From mboxrd@z Thu Jan  1 00:00:00 1970
From: Nicolas Dichtel <nicolas.dichtel@6wind.com>
Subject: Re: [PATCH nf v4] netfilter: conntrack: refine gc worker heuristics
Date: Fri, 4 Nov 2016 17:16:52 +0100
Message-ID: <469da164-eaa5-8257-1099-cc9d7932fdff@6wind.com>
References: <1478274898-24605-1-git-send-email-fw@strlen.de>
Reply-To: nicolas.dichtel@6wind.com
Mime-Version: 1.0
Content-Type: text/plain; charset=utf-8
Content-Transfer-Encoding: 8bit
To: Florian Westphal <fw@strlen.de>, netfilter-devel@vger.kernel.org
Return-path: <netfilter-devel-owner@vger.kernel.org>
Received: from mail-wm0-f41.google.com ([74.125.82.41]:36131 "EHLO
        mail-wm0-f41.google.com" rhost-flags-OK-OK-OK-OK) by vger.kernel.org
        with ESMTP id S934706AbcKDQQ4 (ORCPT
        <rfc822;netfilter-devel@vger.kernel.org>);
        Fri, 4 Nov 2016 12:16:56 -0400
Received: by mail-wm0-f41.google.com with SMTP id p190so61192128wmp.1
        for <netfilter-devel@vger.kernel.org>; Fri, 04 Nov 2016 09:16:55 -0700 (PDT)
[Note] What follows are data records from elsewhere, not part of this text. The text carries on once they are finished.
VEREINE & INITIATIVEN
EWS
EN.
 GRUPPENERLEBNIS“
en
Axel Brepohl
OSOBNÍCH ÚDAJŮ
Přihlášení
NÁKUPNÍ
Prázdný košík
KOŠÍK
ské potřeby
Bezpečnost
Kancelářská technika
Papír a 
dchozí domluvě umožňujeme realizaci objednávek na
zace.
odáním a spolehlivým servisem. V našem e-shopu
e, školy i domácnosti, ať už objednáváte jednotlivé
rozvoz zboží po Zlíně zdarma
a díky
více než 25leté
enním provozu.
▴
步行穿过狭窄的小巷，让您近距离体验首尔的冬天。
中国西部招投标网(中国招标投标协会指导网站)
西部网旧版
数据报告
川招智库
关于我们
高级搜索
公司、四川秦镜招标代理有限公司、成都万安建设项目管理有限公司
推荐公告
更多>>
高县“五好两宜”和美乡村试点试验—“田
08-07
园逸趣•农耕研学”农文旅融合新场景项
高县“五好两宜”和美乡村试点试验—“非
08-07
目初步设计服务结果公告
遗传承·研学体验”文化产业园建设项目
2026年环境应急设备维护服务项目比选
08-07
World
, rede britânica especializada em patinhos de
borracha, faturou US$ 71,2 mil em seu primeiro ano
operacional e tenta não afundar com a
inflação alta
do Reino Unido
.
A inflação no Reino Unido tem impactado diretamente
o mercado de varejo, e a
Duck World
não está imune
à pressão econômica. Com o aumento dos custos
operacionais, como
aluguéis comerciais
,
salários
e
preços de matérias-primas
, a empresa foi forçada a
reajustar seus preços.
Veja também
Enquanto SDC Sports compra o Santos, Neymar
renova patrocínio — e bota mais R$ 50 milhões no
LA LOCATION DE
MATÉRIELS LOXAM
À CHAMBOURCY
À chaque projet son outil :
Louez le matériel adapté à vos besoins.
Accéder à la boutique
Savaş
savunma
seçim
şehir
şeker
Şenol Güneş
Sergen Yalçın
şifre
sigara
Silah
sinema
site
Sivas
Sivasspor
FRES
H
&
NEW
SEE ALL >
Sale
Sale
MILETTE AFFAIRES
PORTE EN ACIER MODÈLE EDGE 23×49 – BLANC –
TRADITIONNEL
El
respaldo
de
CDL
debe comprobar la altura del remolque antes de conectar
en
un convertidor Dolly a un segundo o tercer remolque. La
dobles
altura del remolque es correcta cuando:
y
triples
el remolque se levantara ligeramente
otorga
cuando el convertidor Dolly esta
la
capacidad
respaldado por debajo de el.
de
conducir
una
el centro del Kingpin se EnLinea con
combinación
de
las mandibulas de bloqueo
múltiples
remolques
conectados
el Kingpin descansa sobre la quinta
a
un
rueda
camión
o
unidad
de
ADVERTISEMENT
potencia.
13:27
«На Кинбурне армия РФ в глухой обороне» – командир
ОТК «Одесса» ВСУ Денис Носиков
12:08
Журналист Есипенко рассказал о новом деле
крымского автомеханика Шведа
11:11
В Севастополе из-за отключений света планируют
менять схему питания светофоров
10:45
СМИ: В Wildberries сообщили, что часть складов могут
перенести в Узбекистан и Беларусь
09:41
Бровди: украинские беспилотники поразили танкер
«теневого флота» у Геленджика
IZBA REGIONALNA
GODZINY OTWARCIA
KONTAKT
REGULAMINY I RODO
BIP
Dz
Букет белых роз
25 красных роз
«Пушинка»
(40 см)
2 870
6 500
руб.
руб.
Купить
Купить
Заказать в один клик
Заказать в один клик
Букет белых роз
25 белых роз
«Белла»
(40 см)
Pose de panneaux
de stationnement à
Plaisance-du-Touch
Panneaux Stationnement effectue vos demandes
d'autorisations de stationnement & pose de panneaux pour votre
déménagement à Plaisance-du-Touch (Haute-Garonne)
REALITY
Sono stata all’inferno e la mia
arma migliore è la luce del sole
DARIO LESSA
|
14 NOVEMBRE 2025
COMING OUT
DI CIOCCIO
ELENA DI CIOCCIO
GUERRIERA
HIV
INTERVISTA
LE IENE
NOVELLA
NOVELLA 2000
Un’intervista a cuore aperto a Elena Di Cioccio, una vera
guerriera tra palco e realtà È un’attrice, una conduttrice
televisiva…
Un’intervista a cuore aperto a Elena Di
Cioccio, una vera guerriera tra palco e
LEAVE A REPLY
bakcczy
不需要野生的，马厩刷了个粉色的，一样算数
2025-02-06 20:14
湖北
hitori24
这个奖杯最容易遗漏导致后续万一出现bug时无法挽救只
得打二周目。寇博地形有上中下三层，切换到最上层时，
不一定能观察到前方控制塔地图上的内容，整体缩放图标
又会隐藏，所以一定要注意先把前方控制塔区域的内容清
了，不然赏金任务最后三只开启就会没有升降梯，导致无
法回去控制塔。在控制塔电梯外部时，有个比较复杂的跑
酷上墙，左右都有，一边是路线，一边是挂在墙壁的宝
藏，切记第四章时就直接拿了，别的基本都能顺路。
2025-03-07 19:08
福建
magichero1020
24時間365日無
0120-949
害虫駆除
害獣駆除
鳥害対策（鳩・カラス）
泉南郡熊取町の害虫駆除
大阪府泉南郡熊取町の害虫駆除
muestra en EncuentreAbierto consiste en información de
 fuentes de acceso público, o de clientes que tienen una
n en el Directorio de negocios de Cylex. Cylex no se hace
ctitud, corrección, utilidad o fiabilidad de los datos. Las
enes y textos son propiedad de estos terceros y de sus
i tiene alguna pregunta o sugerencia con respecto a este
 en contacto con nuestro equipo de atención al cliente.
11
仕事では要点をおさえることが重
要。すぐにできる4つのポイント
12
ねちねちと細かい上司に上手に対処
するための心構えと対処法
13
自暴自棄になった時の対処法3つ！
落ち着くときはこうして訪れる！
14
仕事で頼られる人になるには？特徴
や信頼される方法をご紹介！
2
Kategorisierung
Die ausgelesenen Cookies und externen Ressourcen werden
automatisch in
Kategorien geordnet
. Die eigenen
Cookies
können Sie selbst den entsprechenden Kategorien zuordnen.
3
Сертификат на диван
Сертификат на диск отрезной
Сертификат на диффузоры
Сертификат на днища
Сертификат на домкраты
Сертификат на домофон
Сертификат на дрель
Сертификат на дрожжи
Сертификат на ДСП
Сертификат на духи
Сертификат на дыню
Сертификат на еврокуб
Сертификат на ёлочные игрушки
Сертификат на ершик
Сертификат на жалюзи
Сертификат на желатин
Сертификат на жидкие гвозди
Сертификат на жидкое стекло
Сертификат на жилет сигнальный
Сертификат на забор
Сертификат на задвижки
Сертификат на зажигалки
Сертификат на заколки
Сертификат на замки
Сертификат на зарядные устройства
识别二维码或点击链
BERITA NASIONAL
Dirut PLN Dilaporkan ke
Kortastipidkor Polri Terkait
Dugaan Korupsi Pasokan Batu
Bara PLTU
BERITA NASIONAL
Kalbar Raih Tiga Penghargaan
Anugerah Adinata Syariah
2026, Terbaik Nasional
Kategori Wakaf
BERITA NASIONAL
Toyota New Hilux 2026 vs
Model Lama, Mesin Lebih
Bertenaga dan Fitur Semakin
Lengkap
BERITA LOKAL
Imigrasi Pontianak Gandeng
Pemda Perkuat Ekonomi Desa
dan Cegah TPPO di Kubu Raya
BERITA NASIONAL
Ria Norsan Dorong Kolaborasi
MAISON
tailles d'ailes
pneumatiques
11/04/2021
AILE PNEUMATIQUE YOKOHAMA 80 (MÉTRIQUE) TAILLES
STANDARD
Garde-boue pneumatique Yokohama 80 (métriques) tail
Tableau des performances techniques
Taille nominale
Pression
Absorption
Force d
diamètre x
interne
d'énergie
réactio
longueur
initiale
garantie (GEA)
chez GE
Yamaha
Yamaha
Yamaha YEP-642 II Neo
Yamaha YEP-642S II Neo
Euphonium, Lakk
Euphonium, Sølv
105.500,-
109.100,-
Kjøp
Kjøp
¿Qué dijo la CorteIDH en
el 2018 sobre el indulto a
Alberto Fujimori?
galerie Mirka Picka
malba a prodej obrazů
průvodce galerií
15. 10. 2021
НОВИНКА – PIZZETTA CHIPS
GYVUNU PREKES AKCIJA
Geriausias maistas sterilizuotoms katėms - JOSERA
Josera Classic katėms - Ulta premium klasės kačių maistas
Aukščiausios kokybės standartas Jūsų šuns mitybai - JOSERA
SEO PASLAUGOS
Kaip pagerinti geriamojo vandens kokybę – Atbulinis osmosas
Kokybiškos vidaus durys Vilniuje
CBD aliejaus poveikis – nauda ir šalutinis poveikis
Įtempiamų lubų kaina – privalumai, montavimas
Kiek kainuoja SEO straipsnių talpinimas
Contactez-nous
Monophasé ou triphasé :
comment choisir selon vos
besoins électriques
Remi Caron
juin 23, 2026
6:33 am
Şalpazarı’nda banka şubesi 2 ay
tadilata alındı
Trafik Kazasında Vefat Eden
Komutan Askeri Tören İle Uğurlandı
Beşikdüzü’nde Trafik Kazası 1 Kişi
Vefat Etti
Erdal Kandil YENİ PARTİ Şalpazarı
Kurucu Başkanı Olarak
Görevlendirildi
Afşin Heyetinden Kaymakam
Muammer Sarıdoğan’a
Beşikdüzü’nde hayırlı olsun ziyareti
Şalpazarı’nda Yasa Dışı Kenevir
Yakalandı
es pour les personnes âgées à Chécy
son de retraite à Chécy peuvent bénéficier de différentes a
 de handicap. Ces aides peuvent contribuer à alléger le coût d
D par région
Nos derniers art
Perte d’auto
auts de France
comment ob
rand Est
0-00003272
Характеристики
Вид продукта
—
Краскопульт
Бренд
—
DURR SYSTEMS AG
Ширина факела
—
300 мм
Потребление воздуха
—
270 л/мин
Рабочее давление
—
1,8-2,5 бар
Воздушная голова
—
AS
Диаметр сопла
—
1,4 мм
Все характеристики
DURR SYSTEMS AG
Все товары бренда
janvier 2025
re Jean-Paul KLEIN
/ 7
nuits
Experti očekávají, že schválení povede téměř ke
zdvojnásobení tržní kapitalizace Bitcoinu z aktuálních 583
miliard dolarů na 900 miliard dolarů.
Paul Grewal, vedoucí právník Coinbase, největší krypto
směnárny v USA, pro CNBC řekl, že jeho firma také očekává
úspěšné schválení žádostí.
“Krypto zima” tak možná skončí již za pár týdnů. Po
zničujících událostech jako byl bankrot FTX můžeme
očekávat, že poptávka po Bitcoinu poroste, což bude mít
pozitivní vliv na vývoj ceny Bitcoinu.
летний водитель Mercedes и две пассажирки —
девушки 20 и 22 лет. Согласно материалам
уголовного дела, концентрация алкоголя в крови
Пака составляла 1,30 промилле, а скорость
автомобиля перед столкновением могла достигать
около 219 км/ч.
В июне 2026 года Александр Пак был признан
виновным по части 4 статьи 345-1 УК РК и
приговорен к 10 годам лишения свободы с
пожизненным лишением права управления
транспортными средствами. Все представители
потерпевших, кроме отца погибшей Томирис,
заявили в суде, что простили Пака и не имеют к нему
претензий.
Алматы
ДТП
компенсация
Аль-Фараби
In-Reply-To: <1478274898-24605-1-git-send-email-fw@strlen.de>
Sender: netfilter-devel-owner@vger.kernel.org
List-ID: <netfilter-devel.vger.kernel.org>

Le 04/11/2016 à 16:54, Florian Westphal a écrit :
> Nicolas Dichtel says:
>   After commit b87a2f9199ea ("netfilter: conntrack: add gc worker to
>   remove timed-out entries"), netlink conntrack deletion events may be
>   sent with a huge delay.
> 
> Nicolas further points at this line:
> 
>   goal = min(nf_conntrack_htable_size / GC_MAX_BUCKETS_DIV, GC_MAX_BUCKETS);
> 
> and indeed, this isn't optimal at all.  Rationale here was to ensure that
> we don't block other work items for too long, even if
> nf_conntrack_htable_size is huge.  But in order to have some guarantee
> about maximum time period where a scan of the full conntrack table
> completes we should always use a fixed slice size, so that once every
> N scans the full table has been examined at least once.
> 
> We also need to balance this vs. the case where the system is either idle
> (i.e., conntrack table (almost) empty) or very busy (i.e. eviction happens
> from packet path).
> 
> So, after some discussion with Nicolas:
> 
> 1. want hard guarantee that we scan entire table at least once every X s
> -> need to scan fraction of table (get rid of upper bound)
> 
> 2. don't want to eat cycles on idle or very busy system
> -> increase interval if we did not evict any entries
> 
> 3. don't want to block other worker items for too long
> -> make fraction really small, and prefer small scan interval instead
> 
> 4. Want reasonable short time where we detect timed-out entry when
> system went idle after a burst of traffic, while not doing scans
> all the time.
> -> Store next gc scan in worker, increasing delays when no eviction
> happened and shrinking delay when we see timed out entries.
> 
> The old gc interval is turned into a max number, scans can now happen
> every jiffy if stale entries are present.
> 
> Longest possible time period until an entry is evicted is now 2 minutes
> in worst case (entry expires right after it was deemed 'not expired').
> 
> Reported-by: Nicolas Dichtel <nicolas.dichtel@6wind.com>
> Signed-off-by: Florian Westphal <fw@strlen.de>
Acked-by: Nicolas Dichtel <nicolas.dichtel@6wind.com>


Thank you,
Nicolas